Myths are codes that connect the wires of our minds to the stories we believe (sometimes unconsciously)–interspersed with cloudy habits and conditioning of what we should and shouldn’t do or think. Nevertheless, we make urgent “stress” decisions there right in the jaws of what mythology reveals about that conditioning–and we also begin to descend the depths of ancient mysteries for which we will perhaps never know answers.
How do we untangle myths in our minds?
I’ve always wanted to ask one of the leading female popularizers of mythology, Edith Hamilton (1867-1963), author of the classic work Mythology: Timeless Tales of Gods and Heroes (1942) why no-one (certainly not her who called Pandora a “beautiful disaster”) ever had Pandora’s or say, Medusa’s back. To bad, I can’t time travel to request an interview.
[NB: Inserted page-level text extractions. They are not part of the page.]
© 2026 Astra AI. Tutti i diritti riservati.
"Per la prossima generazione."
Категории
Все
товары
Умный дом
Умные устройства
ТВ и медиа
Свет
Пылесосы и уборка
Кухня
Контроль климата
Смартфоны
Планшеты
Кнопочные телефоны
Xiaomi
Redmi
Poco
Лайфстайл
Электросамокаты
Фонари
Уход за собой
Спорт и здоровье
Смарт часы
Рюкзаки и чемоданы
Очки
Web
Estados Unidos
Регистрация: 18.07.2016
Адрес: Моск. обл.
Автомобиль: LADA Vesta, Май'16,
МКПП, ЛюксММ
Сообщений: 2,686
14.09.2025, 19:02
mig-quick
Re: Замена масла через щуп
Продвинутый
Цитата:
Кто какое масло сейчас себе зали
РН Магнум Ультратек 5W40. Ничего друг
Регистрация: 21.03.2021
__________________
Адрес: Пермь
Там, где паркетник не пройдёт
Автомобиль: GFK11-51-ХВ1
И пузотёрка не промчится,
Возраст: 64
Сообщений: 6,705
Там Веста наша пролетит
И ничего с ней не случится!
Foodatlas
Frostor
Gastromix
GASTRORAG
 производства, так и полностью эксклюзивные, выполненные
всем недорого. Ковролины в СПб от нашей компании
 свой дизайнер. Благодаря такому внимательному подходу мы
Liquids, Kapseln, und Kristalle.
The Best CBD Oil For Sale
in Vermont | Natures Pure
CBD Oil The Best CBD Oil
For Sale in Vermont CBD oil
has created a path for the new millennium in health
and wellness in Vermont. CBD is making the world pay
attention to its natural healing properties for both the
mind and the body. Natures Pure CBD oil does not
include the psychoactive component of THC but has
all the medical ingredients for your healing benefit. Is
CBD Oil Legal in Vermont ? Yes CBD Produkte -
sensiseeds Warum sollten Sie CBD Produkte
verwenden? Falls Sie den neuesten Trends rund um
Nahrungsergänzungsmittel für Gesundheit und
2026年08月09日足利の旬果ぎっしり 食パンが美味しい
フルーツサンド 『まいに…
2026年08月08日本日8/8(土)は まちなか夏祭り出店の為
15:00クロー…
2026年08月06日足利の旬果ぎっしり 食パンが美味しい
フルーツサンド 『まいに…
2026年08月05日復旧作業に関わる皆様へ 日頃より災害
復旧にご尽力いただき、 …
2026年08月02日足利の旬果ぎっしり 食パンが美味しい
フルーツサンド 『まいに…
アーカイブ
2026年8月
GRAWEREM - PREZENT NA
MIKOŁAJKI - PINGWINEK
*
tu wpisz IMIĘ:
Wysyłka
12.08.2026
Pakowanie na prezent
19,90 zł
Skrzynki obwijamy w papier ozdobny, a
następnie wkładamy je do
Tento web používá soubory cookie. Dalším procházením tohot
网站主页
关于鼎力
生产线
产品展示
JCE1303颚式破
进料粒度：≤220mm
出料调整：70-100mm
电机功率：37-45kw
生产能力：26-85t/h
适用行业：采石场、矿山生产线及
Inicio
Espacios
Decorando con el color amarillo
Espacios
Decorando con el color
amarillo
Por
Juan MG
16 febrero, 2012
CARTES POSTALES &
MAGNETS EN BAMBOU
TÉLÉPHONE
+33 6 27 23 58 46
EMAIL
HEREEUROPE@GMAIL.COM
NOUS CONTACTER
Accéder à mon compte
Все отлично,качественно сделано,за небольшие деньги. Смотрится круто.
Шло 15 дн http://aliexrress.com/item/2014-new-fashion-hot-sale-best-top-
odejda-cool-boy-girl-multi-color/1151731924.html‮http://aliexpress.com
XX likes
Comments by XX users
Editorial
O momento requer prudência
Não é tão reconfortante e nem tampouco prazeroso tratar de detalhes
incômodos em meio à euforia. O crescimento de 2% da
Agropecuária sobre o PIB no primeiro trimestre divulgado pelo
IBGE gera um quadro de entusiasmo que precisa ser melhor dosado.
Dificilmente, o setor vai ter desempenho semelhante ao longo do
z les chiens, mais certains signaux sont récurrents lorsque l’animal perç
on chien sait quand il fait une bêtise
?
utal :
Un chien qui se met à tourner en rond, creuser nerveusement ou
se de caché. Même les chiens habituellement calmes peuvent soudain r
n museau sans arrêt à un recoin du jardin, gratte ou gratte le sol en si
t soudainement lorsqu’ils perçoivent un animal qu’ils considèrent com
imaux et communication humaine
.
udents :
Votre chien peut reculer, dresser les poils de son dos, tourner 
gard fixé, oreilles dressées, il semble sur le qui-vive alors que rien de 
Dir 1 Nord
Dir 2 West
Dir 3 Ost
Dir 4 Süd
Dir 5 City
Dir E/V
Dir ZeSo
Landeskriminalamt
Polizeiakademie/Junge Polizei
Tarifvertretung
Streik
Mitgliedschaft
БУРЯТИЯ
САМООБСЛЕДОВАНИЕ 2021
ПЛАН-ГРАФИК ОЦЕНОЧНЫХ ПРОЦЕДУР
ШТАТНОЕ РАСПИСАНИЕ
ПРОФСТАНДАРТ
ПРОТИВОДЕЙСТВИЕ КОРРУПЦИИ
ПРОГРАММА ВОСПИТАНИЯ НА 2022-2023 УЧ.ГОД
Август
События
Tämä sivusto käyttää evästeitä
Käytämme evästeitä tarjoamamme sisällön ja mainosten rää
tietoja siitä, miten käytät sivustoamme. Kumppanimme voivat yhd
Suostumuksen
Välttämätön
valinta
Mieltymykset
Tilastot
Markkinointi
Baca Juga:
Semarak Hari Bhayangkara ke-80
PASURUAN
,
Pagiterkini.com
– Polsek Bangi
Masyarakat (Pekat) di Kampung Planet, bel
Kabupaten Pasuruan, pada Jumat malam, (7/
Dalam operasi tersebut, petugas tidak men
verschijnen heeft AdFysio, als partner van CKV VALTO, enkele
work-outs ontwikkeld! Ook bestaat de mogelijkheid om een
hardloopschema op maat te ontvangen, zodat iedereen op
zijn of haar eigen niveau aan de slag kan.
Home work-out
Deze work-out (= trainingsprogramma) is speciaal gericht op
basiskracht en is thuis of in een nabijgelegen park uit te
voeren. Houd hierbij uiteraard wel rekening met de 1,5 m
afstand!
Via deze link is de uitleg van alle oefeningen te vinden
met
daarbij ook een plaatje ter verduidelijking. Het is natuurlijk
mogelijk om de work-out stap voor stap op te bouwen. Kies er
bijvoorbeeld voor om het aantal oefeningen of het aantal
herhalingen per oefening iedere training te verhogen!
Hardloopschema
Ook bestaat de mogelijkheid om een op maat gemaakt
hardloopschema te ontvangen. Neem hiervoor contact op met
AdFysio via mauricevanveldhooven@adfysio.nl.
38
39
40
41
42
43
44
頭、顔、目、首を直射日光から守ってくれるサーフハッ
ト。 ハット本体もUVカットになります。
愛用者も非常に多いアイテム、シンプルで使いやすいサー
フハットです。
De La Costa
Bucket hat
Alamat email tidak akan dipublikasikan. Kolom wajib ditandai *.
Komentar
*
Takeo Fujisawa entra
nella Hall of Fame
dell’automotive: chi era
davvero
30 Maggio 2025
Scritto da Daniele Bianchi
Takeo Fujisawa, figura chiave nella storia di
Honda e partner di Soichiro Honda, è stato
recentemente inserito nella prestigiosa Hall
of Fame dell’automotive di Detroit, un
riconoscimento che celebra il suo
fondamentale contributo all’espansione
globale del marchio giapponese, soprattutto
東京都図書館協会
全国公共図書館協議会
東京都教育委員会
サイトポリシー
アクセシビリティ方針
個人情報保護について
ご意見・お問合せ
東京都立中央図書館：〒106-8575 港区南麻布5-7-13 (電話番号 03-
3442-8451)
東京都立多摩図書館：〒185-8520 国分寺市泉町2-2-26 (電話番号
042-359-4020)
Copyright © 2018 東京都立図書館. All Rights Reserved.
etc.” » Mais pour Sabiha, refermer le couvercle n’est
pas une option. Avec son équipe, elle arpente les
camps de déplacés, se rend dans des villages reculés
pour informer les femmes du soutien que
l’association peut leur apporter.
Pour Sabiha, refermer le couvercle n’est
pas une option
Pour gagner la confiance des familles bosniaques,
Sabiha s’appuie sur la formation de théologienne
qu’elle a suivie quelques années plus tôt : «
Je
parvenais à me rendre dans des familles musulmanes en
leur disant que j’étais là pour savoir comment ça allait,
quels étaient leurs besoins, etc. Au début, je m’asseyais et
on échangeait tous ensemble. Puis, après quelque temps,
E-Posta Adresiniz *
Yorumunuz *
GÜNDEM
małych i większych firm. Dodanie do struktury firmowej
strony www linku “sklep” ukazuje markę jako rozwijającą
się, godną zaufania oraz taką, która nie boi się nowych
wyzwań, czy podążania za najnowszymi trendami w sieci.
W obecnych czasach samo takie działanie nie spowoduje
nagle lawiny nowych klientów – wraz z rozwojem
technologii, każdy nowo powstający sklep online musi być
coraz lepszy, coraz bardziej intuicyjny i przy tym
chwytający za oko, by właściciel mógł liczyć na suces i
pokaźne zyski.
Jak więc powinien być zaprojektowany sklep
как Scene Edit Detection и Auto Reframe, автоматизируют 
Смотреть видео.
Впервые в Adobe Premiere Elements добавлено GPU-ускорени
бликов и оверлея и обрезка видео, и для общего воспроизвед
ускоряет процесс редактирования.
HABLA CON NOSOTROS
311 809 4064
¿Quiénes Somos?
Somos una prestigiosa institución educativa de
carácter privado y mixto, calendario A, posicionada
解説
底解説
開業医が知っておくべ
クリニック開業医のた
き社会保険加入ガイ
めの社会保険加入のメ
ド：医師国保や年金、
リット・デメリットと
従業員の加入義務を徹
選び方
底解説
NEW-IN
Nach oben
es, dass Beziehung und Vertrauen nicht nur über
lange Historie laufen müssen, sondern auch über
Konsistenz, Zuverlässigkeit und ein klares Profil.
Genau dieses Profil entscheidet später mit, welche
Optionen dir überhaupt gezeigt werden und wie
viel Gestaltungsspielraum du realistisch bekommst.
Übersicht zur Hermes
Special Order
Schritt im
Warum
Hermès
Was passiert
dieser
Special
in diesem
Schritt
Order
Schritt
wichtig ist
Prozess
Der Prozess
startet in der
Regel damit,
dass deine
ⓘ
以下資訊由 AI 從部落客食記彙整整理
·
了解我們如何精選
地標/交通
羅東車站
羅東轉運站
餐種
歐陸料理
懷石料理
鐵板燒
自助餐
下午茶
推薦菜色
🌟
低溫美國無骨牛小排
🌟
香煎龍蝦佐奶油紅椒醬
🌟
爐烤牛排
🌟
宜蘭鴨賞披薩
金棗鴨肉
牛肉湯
After all, Edith Hamilton was headmistress of a girls school who radiated lines like this in her retirement speech from the school.“This only bears out what I have been trying to teach you, and that is to look a plain fact in the face.”
It seems important to continue to talk back to the ancient poets. Here’s a snippet from an older piece I wrote called “Me and Medusa.”
“Perhaps you are wondering why Ceto shivered at the name her unborn child whispered in wild vague dreams. After all, the root of the name “Medusa” connotes profound wisdom (sometimes interpreted as feminine wisdom); in Sanskrit (medha) Greek (metis) and Egyptian (met or mat).
First worshipped as a Serpent Goddess in Libya, Medusa’s lineage spread (and of course, constantly changed) across the Mediterranean through the coasts of Africa to Greece to Turkey for thousands of years, so her name collected the cumulative human interpretation of many ancient languages.”
In my view, as fluid as gender might be right now–as much progress as we’ve made by and for women (and hopefully men too)–there is a lot about ancient mythology we still refer to in backed-up-against-the-wall-straight-jacket terms that aren’t really exactly, ummm, factual.
When you read classical literature you are stepping into peoples’ minds (their epiphanies but also their log jams and steel traps) and if you are not exposed to the psychological nuances and realities of diverse viewpoints, you are cut off from a vital power source.